Casamento com a saudade
Céus!
Tira os véus
dessa moça.
Desnuda-a!
Deixa muda
essa voz
que chama pelo nome dela,
que me joga na foz
das saudades...
Essa cela
que me prende
na janela
da solidão do meu quarto
e me faz ver o mundo
sem a aquarela
que vem com o sorriso
que só tem ela.

Mirante
Imagino você no mirante
com nada e tudo diante
de seus pés.
Se imagino,
é porque estás distante
de minhas marés.
Pudera eu estar ao seu lado,
assim, ao léu,
assistindo sentado
a um por do céu,
largado, no mato,
com seus olhos de mel.
Sua boca faz florir
palavras doces que fazem-me sorrir.
Como um jardim,
colho cada pétala
que dizes pra mim.
Faço um buquê
com as sépalas
que desabrocham de mim.
Dentro delas,
uma seiva de sentimentos
que me faz sentir.
Admirando, de longe,
você,
no seu próprio mirante,
avisto uma árvore
que muito me fez crescer.

Imperativo internacional
Deita-te em meus braços.
Deleita-me com o calor
de seus abraços.
Enche-me de rubor.

Deixa-me fazer carinho,
assim, de leve, em sua testa.
Adormece no caminho.
De seu sorriso, dá-me uma fresta.

Verte em mim sua beleza
e, com leveza,
Faz com que acredite em minha grandeza.
Deixe-me sorver de tua sutileza.

Lufa teu cheiro em mim.
Enche-me com teu brilho sem fim.
Torna-me, para a vida, um sim.
Despe meu eu de enfins e afins.

Sinto saudade, é verdade.
Das tapiocas, das tardes.
Das conversas, das margens
do rio que divisa
a fronteira de nossos beijos
e avisa
que isso tudo é mais que lampejo:
é desejo
de ser mais que um imigrante
em teu coração.

Paixão engarrafada pela multidão
Mostra-me de novo seu olhar
pr’eu me assegurar
de que seus olhos não são
mero eclipse solar.

Beija-me de novo
pra me acalmar.
Digas que irá voltar
pr’eu me apaziguar.

Entre fortes e fracos,
Sou tolo.
Por me apaixonar e deixar
o meu coração em cacos.

Cacos de uma garrafa de saudades
que carregava dentro o líquido
de minha paixão.

Quando fostes embora,
caiu e quebrou ao chão,
me envenenou com amor de primeira hora.

Desejos terminais de um alguém inicial
Que o céu seja o único limite de nossas vidas,
que as lembranças sejam eternamente retidas,
que as esperanças não se tornem memória
e que, quando tudo faltar, ainda nos reste a aurora.

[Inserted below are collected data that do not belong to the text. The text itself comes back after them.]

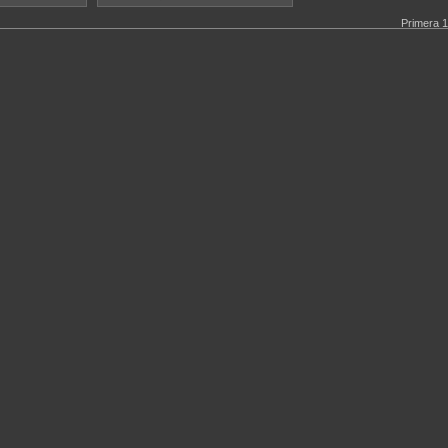
Primera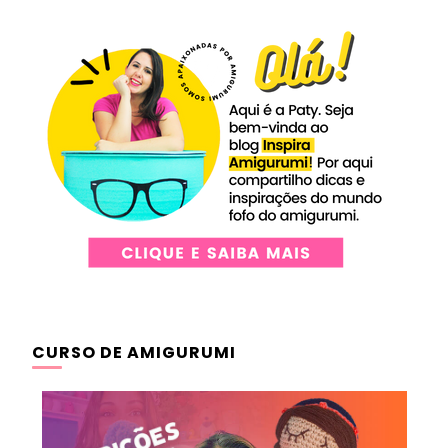
CURSO DE AMIGURUMI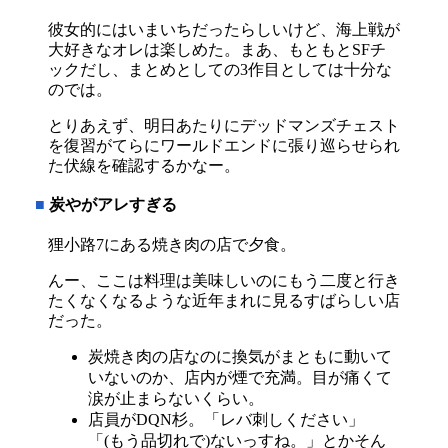
彼女的にはいまいちだったらしいけど、海上戦が
大好きなオレは楽しめた。まあ、もともとSFチ
ックだし、まとめとしての3作目としては十分な
のでは。
とりあえず、明日あたりにデッドマンズチェスト
を復習がてらにワールドエンドに張り巡らせられ
た伏線を確認するかなー。
■
炭やがアレすぎる
狸小路7にある焼き肉の店で夕食。
んー、ここは料理は美味しいのにもう二度と行き
たくなくなるような近年まれに見るすばらしい店
だった。
炭焼き肉の店なのに換気がまともに動いて
いないのか、店内が煙で充満。目が痛くて
涙が止まらないくらい。
店員がDQN杉。「レバ刺しください」
「(もう品切れで)ないっすね。」とかそん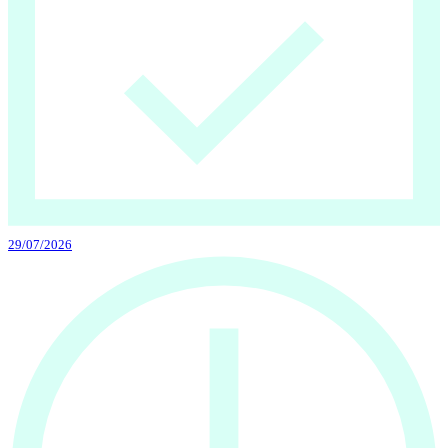
29/07/2026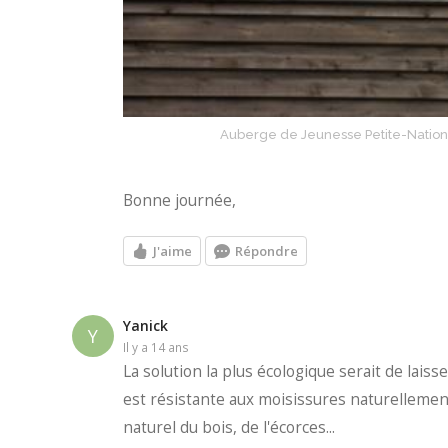
Auberge de Jeunesse Petite-Nation 
Bonne journée,
J'aime
Répondre
Yanick
Y
il y a 14 ans
La solution la plus écologique serait de lais
est résistante aux moisissures naturellement,
naturel du bois, de l'écorces...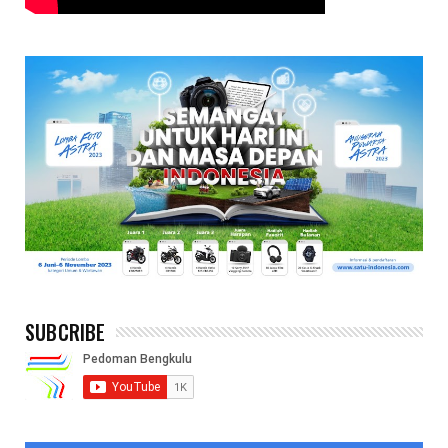
SUBCRIBE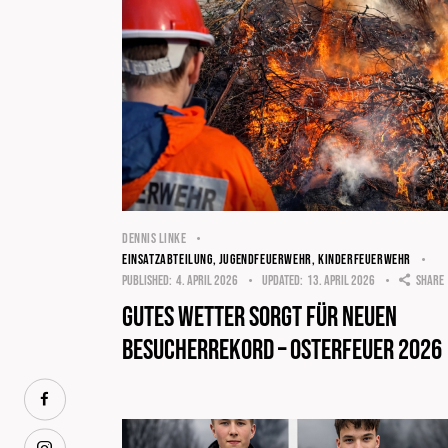
DENNIS LINKE
EINSATZABTEILUNG
,
JUGENDFEUERWEHR
,
KINDERFEUERWEHR
Published:
4. April 2026
Updated:
13. April 2026
Share
Gutes Wetter sorgt für neuen
Besucherrekord – Osterfeuer 2026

Que as estrelas iluminem o caminho,
que não o percorramos sozinhos,
que escrevamos nosso destino,
que não esqueçamos da importância do desatino.

Que nosso cotidiano não dure anos,
que quando velhos ainda saibamos
rir de nossos próprios danos
e a fazer outros planos.

E se nada restar,
se tudo sucumbir,
que ainda possamos andar,
esquecendo-nos de dormir.

Mas se tudo se acertar,
se tudo se consiga atingir,
que não queiramos acomodar,
que possamos continuar a ir existir.

Ainda que não mais aqui...

Morreu de morte rimada
Morrer
é mostrar
o mofar,
é o moer
de morfar
o ser
no acabar.
É rimar
o viver
com o trilhar sem ar.
E sofrer é ter
que continuar
a ver
quando o objeto do amar
já não se pode ter.
É saber
que tem que encarar
a cara dele sem poder tocar
e a cara dos outros sem poder chorar.

É negar aos céus dos olhos a liberdade para chover.